Unfortunately, models for seismic exploration are not at the same level of optimization; that is, until now. To squeeze those speed ups for our automated processing and interpretation pipelines, we’ve developed a library segfast, that outperforms other SEG-Y loaders when it comes to raw reading time. Moreover, it is developed with machine learning in mind, making API convenient for continuous loading of training batches.

Spoiler: average time taken for loading a huge batch of data from SEG-Y for different methods

Throughout the article, we will be using examples in segfast and our other library, seismiqb, which is based upon it and automates seismic interpretation with machine learning.

SEG-Y standard intro

SEG-Y is the most popular format for transferring seismic data, both at processing and interpretation stages. Under the hood, each file consists of two logical parts:

  • binary (possibly, extended) header, that contains file-wide information about the survey. Data type, number of samples, sample interval and even some textual information are all stored there;
  • trace-wise information, that consists of fixed-length header (again, describing meta-info about that trace) and actual values.
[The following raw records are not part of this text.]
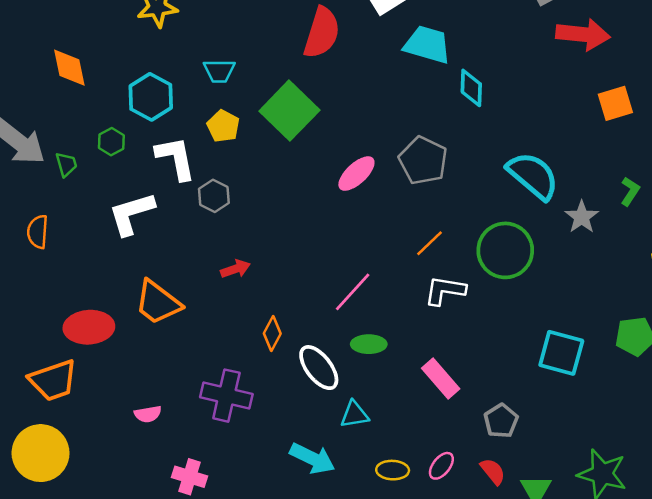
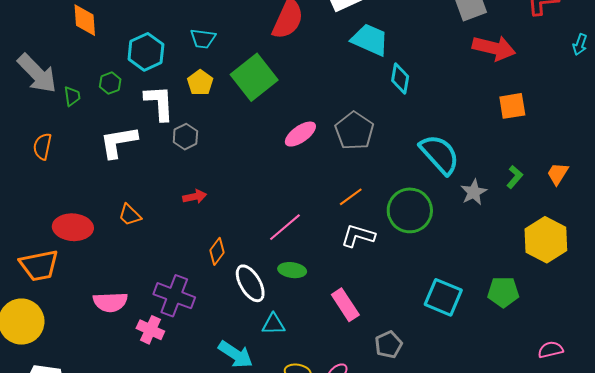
orange trapezoid: (158, 302) -> (130, 215), size x0.6
pink semicircle: (148, 414) -> (110, 302), size x1.6
pink cross: (189, 477) -> (150, 330), moved

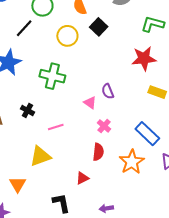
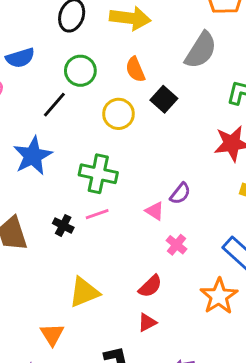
purple semicircle: (108, 91) -> (180, 193), turned -119
pink line: (56, 127) -> (97, 214), moved
red semicircle: (98, 152) -> (150, 286), moved, turned 42

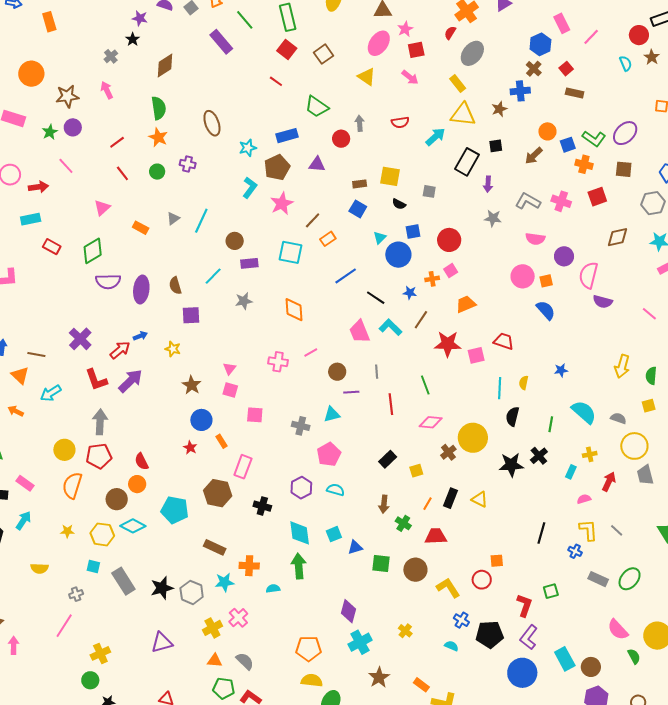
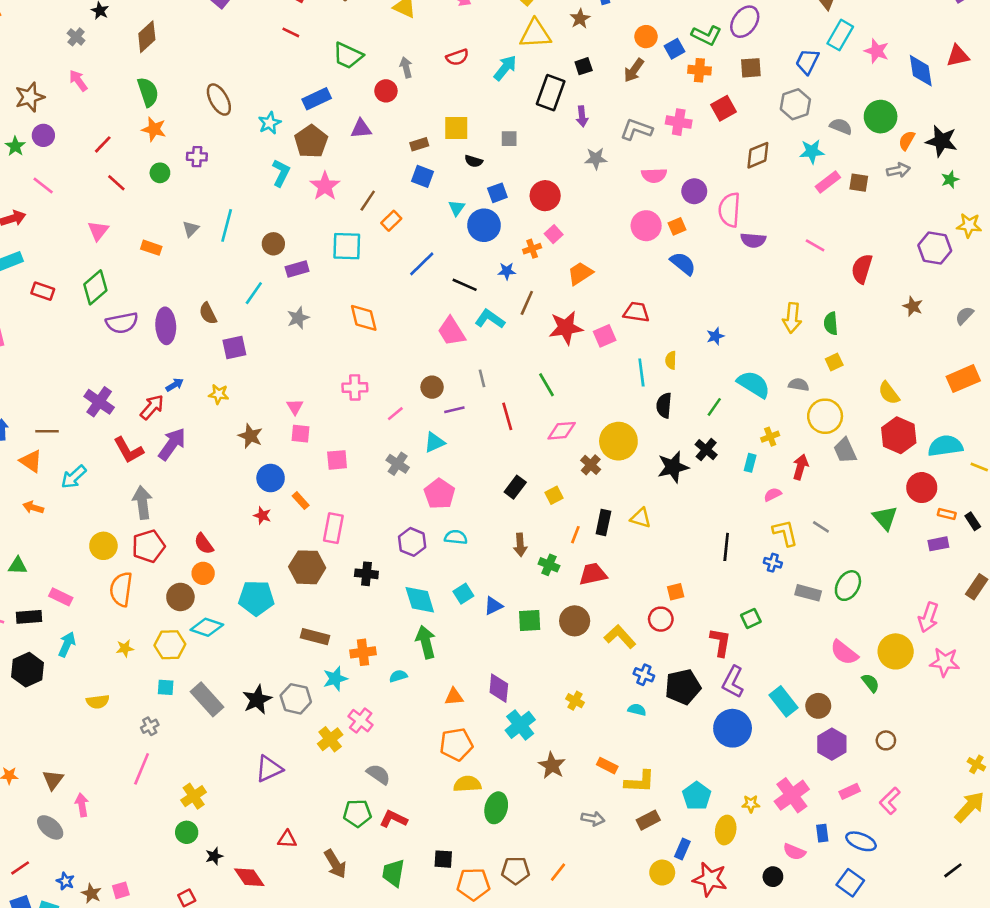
pink line: (311, 353) -> (395, 414), moved
green line: (551, 424) -> (714, 407), turned 35
gray cross: (301, 426) -> (398, 464), turned 30
orange triangle: (215, 661) -> (454, 697), moved

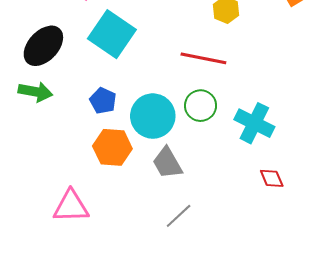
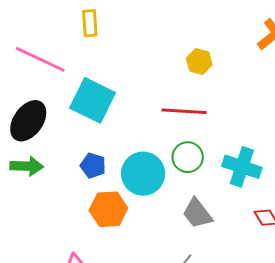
gray trapezoid: (167, 163) -> (197, 213), moved

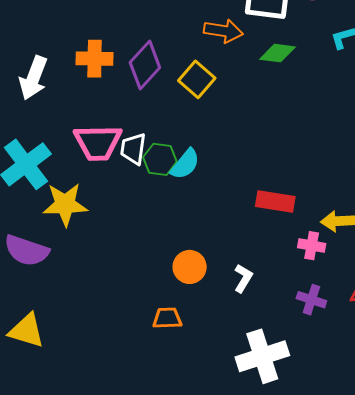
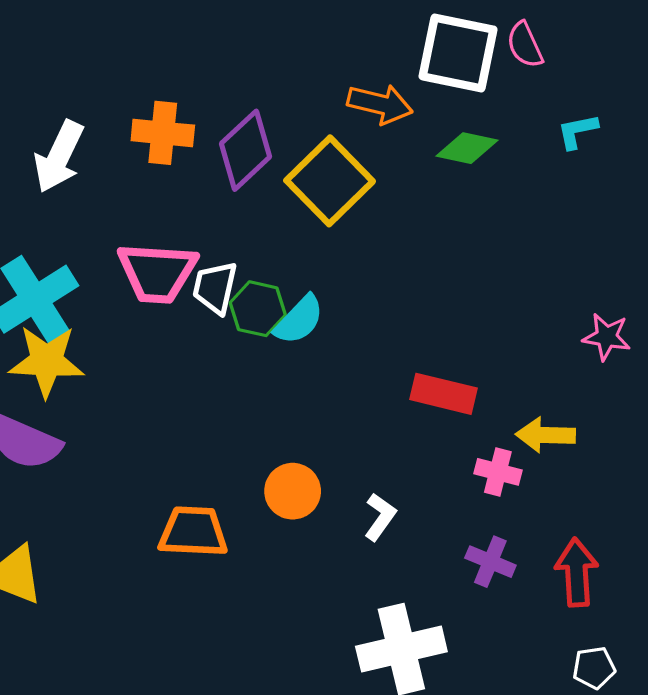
yellow square: (197, 79) -> (330, 181), size x1.4
yellow star: (65, 204) -> (47, 361), moved
orange trapezoid: (167, 318) -> (193, 532), moved, size x1.4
As traces are stored separately, loading a continuous chunk of data
(2D slice or 3D sub-volume) would not be very effective, especially if done within Python, where most of ML models live. Fortunately, an excellent library by Equinor, segyio, somewhat alleviates that problem by providing a Python binding to the C++ core functions. But, while providing faster way to load particular patterns from SEG-Y file, this approach lacks flexibility.

Bufferization is key

One of the best ways to speed up things is to avoid unnecessary copies and read everything directly into the same memory space, which will be later used for model training or inference. Consider a trivial example:

paths = ...

images = [load_image(path) for path in paths]
batch = np.stack(images, axis=0) # used for model training

Here we first load images as separate objects, which are later stacked into continious array. That requires (at least!) two allocations of batch-sized memory blocks: one for the list of separate images and the other for batch.
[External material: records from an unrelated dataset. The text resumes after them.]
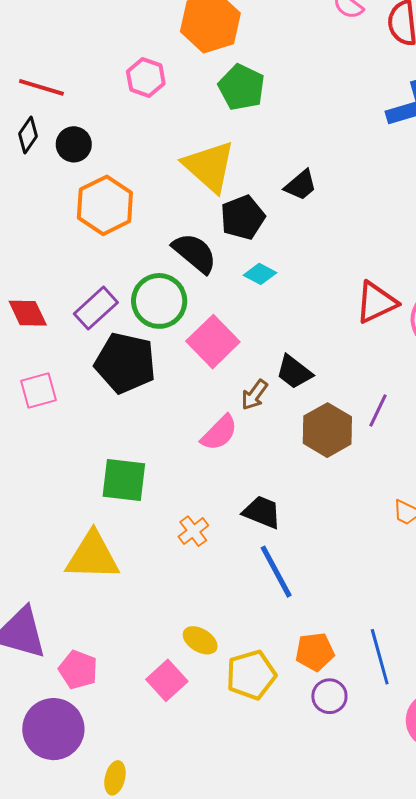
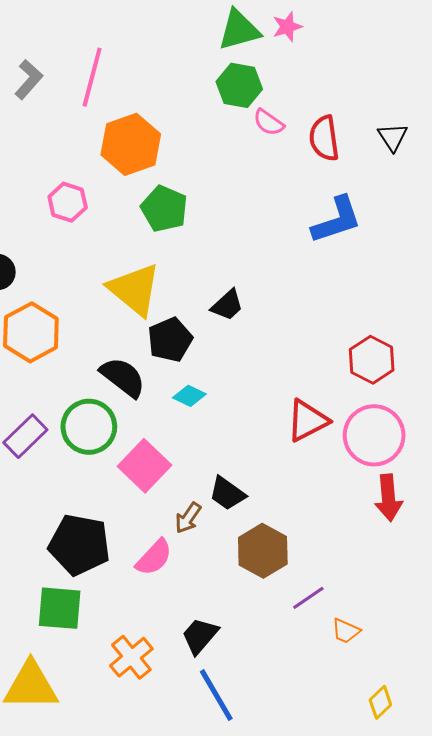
black pentagon: (125, 363) -> (79, 545), moved
purple line: (378, 411) -> (308, 598), moved, turned 32
black trapezoid: (262, 512) -> (200, 636), turned -69
orange cross: (193, 531) -> (131, 657), size x1.4

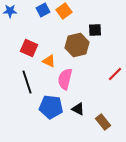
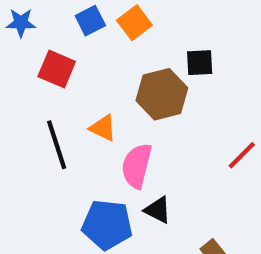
red square: (29, 48) -> (57, 69), moved
black line: (27, 82) -> (57, 145), moved
black triangle: (78, 109) -> (158, 210), moved

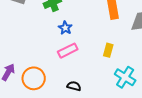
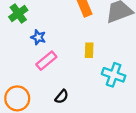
black semicircle: (74, 86) -> (62, 97), turned 128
One of those allocations can be removed: by specifying, which block of memory to load the image into, we could have spared one copy. Imagine if we could have been able to do something like this:

n = 128
crop_shape = (1, 512, 512)
dtype = np.float32
paths = ...

buffer = np.empty((n, *crop_shape), dtype=dtype)
for i, path in enumerate(paths):
load_image(path, buffer=buffer[i]) # make buffer[i] equal the image

This second type of API, where we can target specific memory block to load the data into instead of allocating new memory, may be significantly faster and migrating to it is well-worth the effort. While working with seismic data, processing-stage cubes can span terabytes of disk space and take a lot of time just to scan through: making even one additional copy on the way is very prohibitive. Sad to say, this fine control over the loading process is not something provided by the current segyio.
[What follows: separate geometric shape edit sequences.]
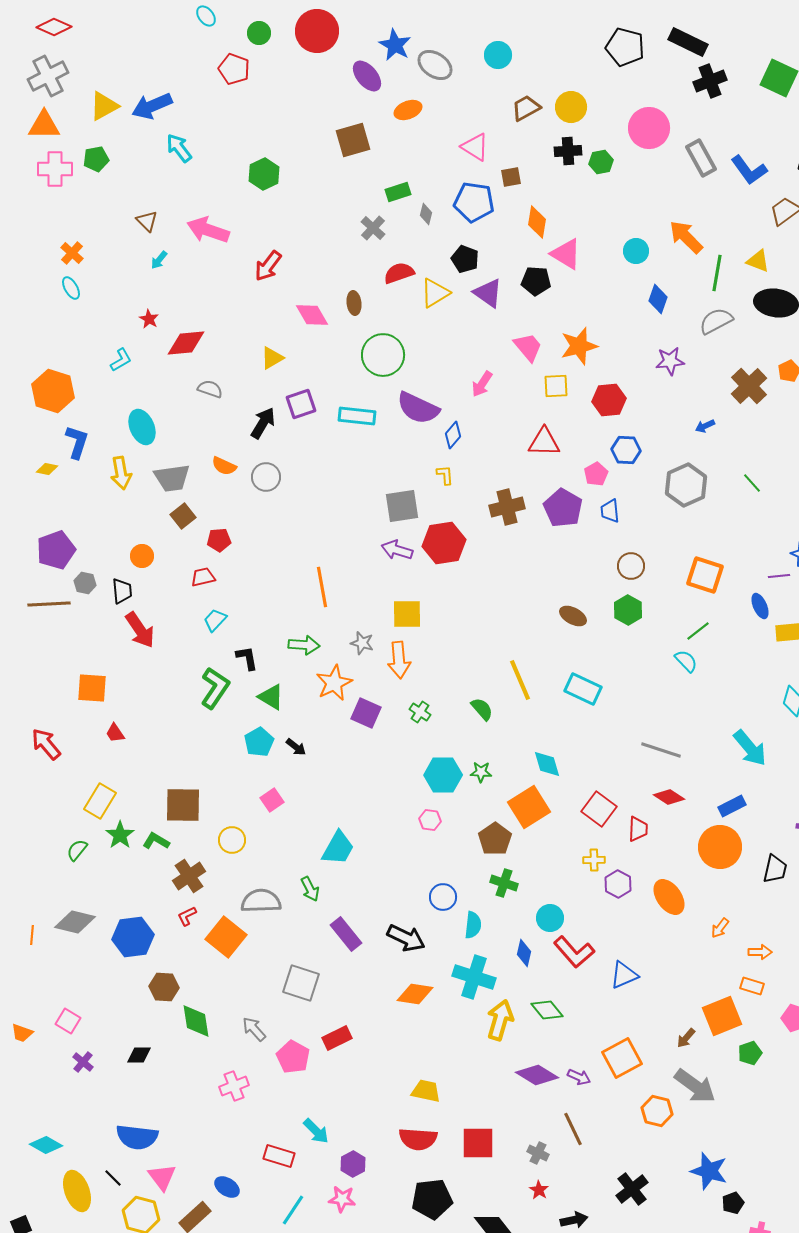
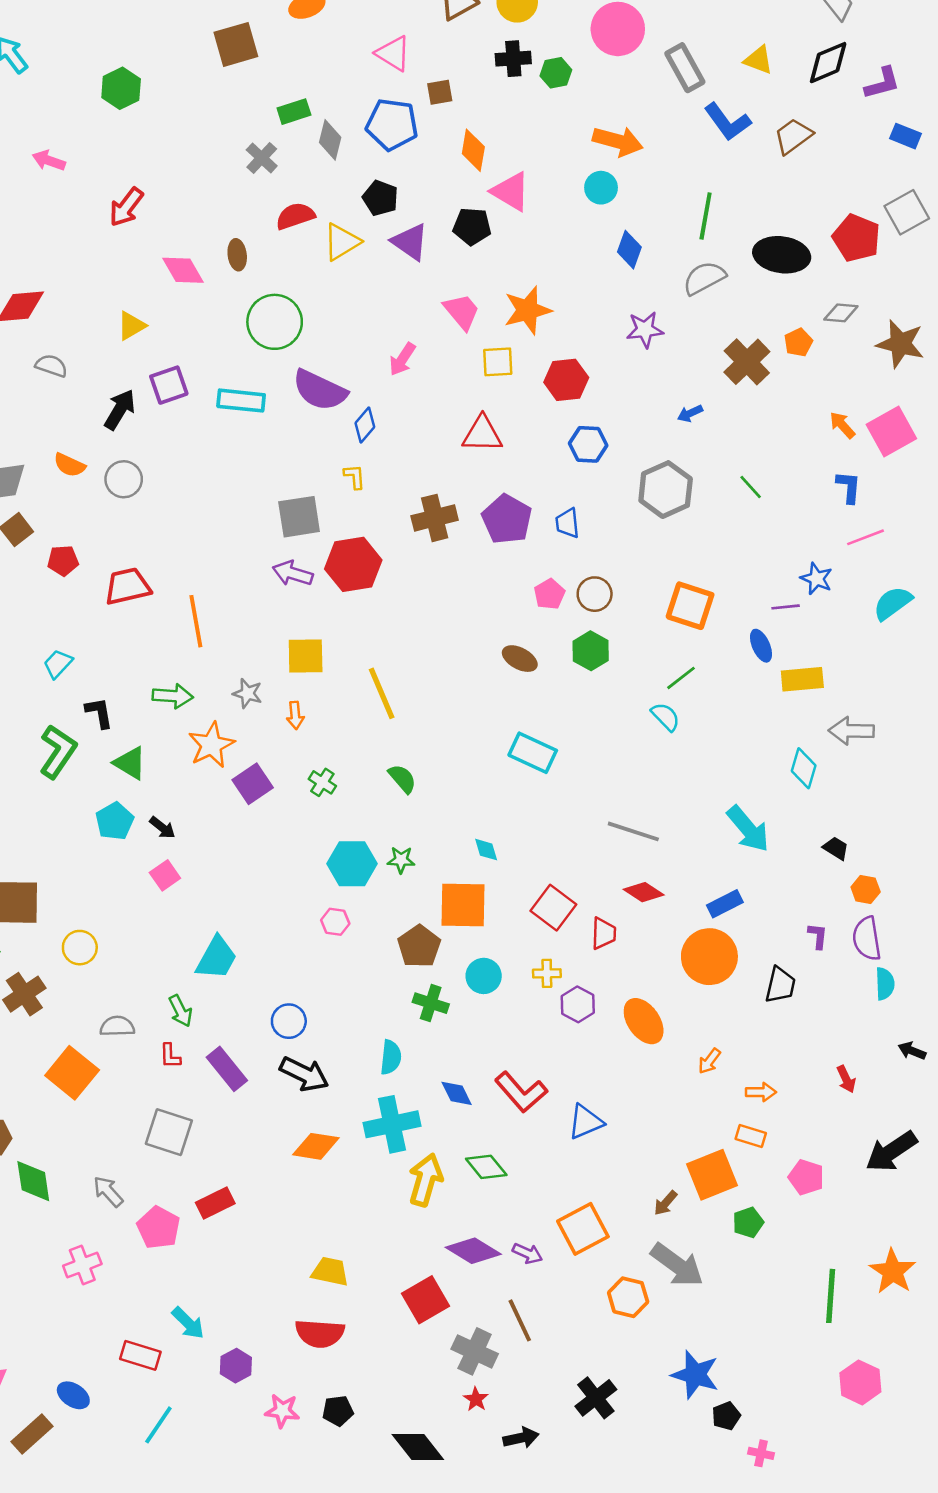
blue L-shape: (749, 170) -> (727, 122), moved
gray diamond: (426, 214) -> (330, 140), size x1.4
pink arrow: (208, 230) -> (49, 161), size x0.6
orange arrow: (686, 237) -> (618, 141), moved, turned 150
yellow triangle: (758, 261) -> (758, 60), moved
pink pentagon: (596, 474) -> (549, 594), moved
red trapezoid: (203, 577) -> (128, 586), moved, size x1.5
orange arrow: (399, 660) -> (295, 715), size x0.6
yellow line: (520, 680) -> (382, 693), moved
purple square: (366, 713) -> (253, 784), turned 32
cyan diamond: (547, 764) -> (486, 850), size x0.7
pink square: (272, 800) -> (165, 875), moved
orange square: (529, 807) -> (463, 905), turned 33
blue circle: (443, 897) -> (289, 1021), moved
gray semicircle: (261, 901) -> (117, 1026), size x0.7
red L-shape: (187, 916) -> (170, 1056), moved, turned -65
cyan circle: (550, 918) -> (484, 976), moved
blue diamond: (524, 953) -> (457, 1093), turned -40
cyan cross: (474, 977) -> (392, 1124), turned -30
red square: (478, 1143) -> (426, 1300), moved, turned -30
gray cross: (538, 1153) -> (475, 1351), size x1.6
pink star: (342, 1199) -> (282, 1411), moved
black pentagon: (432, 1199) -> (338, 1411), size x0.6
It is worth noting that by using some not-so-public methods of segyio (looking at you, xfd.gettr) one can achieve bufferization at the level of traces: that is, we can specify a memory address for one trace to be loaded in. Unfortunately, that would make us query each trace load at Python level and be at the mercy of GIL. That would be still faster than public methods of the same library, at least for some shapes and number of loaded subvolumes, but there must be a better way!

Data conversion

Before digging deeper into faster SEG-Y loads, are there any easy (and better) ways to make I/O quick? Indeed there are! As we’ve discussed before, the main drawback of SEG-Y format is that it is trace-wise: any other loading pattern would inherently be slow.

Thankfully, we don’t have to stick to that one format! There are well-designed and optimized scientific formats like HDF5 and Zarr, that have convenient Python bindings, provide chunking of arbitrary shape and compression, which can both speed up reads and conserve disk space.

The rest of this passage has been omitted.